Now, as a woman with an opinion on most issues, I’m not a natural ‘don’t know’. But in this situation, despite having a very strong opinion, I’m going to be falsely bundled up with the indecisive. The obvious answer to me is that we should support whoever will put the greatest number of our policies into practice. To do otherwise is not only to go against our principles and those who had worked to put us in that position, but is also allowing the electoral system that we despise to bring resolution to a problem of its own making. We are in politics to get LibDem principles and policies into effect and must therefore use every ounce of bargaining power to achieve that aim. That means we must be open to negotiate with whoever is both willing and able to work with us to do so.

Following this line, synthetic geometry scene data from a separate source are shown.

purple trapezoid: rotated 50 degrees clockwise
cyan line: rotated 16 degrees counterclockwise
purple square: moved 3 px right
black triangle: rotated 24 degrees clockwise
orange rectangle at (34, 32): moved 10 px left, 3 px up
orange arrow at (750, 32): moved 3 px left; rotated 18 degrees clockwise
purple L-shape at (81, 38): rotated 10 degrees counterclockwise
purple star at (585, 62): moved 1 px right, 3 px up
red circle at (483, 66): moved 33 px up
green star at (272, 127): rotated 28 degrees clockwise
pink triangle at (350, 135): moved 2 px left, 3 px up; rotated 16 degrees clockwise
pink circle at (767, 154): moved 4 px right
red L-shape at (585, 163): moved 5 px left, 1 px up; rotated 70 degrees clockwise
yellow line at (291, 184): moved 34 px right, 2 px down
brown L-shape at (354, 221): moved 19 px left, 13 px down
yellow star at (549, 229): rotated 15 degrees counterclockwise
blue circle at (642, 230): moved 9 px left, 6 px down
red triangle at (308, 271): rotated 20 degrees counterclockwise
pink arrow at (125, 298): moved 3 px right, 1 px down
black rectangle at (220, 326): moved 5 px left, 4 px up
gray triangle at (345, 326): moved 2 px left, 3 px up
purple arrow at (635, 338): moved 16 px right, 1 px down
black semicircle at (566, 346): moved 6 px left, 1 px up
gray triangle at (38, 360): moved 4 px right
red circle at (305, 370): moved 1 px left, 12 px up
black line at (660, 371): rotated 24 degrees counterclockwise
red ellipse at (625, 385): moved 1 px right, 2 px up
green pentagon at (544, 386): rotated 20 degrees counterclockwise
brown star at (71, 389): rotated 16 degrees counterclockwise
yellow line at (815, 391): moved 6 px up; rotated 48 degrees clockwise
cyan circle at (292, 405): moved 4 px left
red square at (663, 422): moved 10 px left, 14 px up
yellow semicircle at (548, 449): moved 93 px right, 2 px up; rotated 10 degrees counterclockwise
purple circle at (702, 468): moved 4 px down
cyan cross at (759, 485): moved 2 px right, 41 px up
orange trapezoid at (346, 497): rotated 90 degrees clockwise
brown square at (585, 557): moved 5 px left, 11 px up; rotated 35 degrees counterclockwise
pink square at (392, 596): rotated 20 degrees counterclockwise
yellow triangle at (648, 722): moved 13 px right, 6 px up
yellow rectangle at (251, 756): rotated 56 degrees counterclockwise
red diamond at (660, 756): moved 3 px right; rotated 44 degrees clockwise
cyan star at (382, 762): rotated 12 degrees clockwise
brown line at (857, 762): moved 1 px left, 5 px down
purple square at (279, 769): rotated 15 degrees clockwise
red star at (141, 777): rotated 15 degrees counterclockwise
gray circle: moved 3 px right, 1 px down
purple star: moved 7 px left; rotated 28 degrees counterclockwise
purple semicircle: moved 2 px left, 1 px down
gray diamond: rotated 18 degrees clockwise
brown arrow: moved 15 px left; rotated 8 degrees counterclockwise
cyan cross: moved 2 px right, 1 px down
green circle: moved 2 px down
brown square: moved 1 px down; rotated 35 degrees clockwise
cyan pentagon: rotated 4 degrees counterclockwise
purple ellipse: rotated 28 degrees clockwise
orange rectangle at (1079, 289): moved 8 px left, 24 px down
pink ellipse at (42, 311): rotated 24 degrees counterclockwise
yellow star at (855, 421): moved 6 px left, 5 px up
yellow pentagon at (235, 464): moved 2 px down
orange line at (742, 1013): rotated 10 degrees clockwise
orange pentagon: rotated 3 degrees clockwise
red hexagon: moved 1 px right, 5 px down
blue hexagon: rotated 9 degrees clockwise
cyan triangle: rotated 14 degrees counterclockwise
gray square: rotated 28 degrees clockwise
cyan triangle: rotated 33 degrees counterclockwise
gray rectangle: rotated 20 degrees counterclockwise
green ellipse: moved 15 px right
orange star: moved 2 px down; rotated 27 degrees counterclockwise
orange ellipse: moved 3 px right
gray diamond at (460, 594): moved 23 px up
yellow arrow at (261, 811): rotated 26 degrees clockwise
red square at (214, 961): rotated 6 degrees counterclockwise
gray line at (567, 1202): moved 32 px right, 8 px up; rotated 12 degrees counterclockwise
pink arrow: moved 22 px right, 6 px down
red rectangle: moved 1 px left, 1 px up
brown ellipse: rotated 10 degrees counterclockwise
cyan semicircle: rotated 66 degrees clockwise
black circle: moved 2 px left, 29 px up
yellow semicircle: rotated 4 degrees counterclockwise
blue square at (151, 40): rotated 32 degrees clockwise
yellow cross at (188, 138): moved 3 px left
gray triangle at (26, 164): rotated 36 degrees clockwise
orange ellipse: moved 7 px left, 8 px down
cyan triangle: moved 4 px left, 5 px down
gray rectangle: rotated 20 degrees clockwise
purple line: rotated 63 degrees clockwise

Neither the winner of the popular vote, nor the person with the greatest number of seats is necessarily the ‘real choice’ of a population tied to a ‘first past the post’ system. And whilst it could be said that Labour would have lost the right to govern should they fail to obtain a majority, can it be said that a minority Tory group have earned that right, when unable, it would appear, to find an open goal against a discredited government.
Of course there is the answer that says that we should work with neither of the other two main parties and just let them get on with it. The purist position would be to allow the party with the largest number of seats to form the next government, giving us the freedom to take each issue on its merits. Whilst seeing much merit in that proposal, the minority government is likely to seek a firm mandate, either from within the House, or by returning to the country. Whilst there is something to be said for not supporting any party which has failed to gain the support of the electorate, there are two good reasons why we should not walk away.
The first is that realistically we are not looking at a LibDem majority government at the next two elections. I remember after the Ribble Valley by-election watching Peter Snow saying ‘If this result were to be repeated across the country at the next General Election …‘ and watching the most hopeless seats for the then three year old LibDems, including the seat I was hoping to contest the following year, going gold. I am optimistic enough to believe that we could finish up with a good three-figure sum of MPs after the election, but I think it unlikely that that number will start with a 3 (or a 4 or 5).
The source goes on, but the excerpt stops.